正体不明
 断る選択肢はなかった。マンションのエントランスを出たら迎えに来てたから。でもなあ、あっちも同じ気持ちなんじゃないかな。
 はじめて歩くヨコハマの街は平日なのにすごい人出だ。うちの地元とは大違い。一泊しかできないのが残念だ。せっかくだから観光地でも回りたいなあ、ってそれくらい言うよね普通?そんで兄も、おれ明日仕事なんだよなーってなるよね。そりゃそうだ。泊めてくれるだけでよかったんだよ。そっから兄は誰かに電話をかけて、次の日の午後、表に黒塗りのベンツが停まってた。なんでよ。
 香ばしい匂いに気づいて立ち止まった。向こうからきた人が邪魔そうにわたしを避けていく。

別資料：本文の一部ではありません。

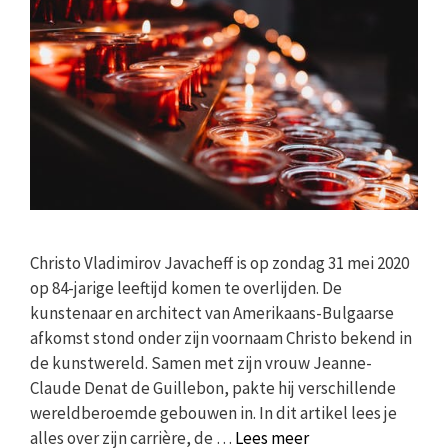
Christo Vladimirov Javacheff is op zondag 31 mei 2020
op 84-jarige leeftijd komen te overlijden. De
kunstenaar en architect van Amerikaans-Bulgaarse
afkomst stond onder zijn voornaam Christo bekend in
de kunstwereld. Samen met zijn vrouw Jeanne-
Claude Denat de Guillebon, pakte hij verschillende
wereldberoemde gebouwen in. In dit artikel lees je
alles over zijn carrière, de …
Lees meer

 振り向くと三歩半くらい後ろのギリギリ連れ合いといえないくらいの距離で、おっかない顔してアオ…サマ…さんがめっちゃ堂々と路上喫煙しながら突っ立っていた。名前が難しすぎて覚えてない。ここまでの会話も雰囲気で乗り切っている。
「胡麻団子食べていいですか」
 勝手に食えよ、といいたげに彼は顔の前でサッと手を払う仕草をした。おばちゃんに個数を聞かれてはたと気づく。
「…食べますか?」
「食わねえよ!」
 こわっ。口調が荒いのは怒っているわけではないらしい。つか名前覚えろや、サマトキさんだと続けて彼は紫煙をボワァァと吐き出す。なんの知り合い?兄は都会で何やってんだ。胡麻団子を頬張りながら近づいていくと、サマトキさんはばつが悪そうに煙草を携帯灰皿に押し付け、ほらさっさと行けよと促した。なんだか犬の散歩みたいだ。
 サマトキさんはわたしの案内役という体だったけど、ほとんど喋らずにわたしの後ろを歩いて、そこが一通り終わったらまた黒い車でどこか見たことのある場所へ連れて行ってくれる。半日それの繰り返しだった。知り合いにこういう姿を見られたくないのかもしれない。
「……お前」
 港でベンチに座ってソフトクリームを食べていた時、一度だけ話しかけられた。
「兄貴と仲いいのか」
 食べてばっかりで呆れられたのかと思ったけど、全然違う質問に面食らう。彼はわたしのことをじっと睨みつけている。
「うーん、そんなに…連絡もとらないし、会ったの久しぶりだし」
「…………あっそ」
「でも、きょうだいだから、顔みて元気そうでよかったなって思いましたよ」
 おっかない知り合いできてるけど。とは言わずにコーンに噛り付く。サマトキさんはあっそ、と繰り返して会話はちっとも弾まないまま終わった。
 少しだけ眉間の皺が浅くなったようだけど気のせいだろうか、と考えていた帰り道、突然サマトキさんは兄貴に食わせてやれと点心の詰め合わせを買ってくれ、固辞するわたしに無理やり持たせるとマンションの前まで送ってくれた。一体どうしたんだろう。
 また来いよ、の言葉と共にスモークガラスのドアがばたんと閉まる。お辞儀で見送って頭をあげると、バックライトが滑るように通りの向こうへ消えて行った。ああ…ぜったい車の中におうよなあ。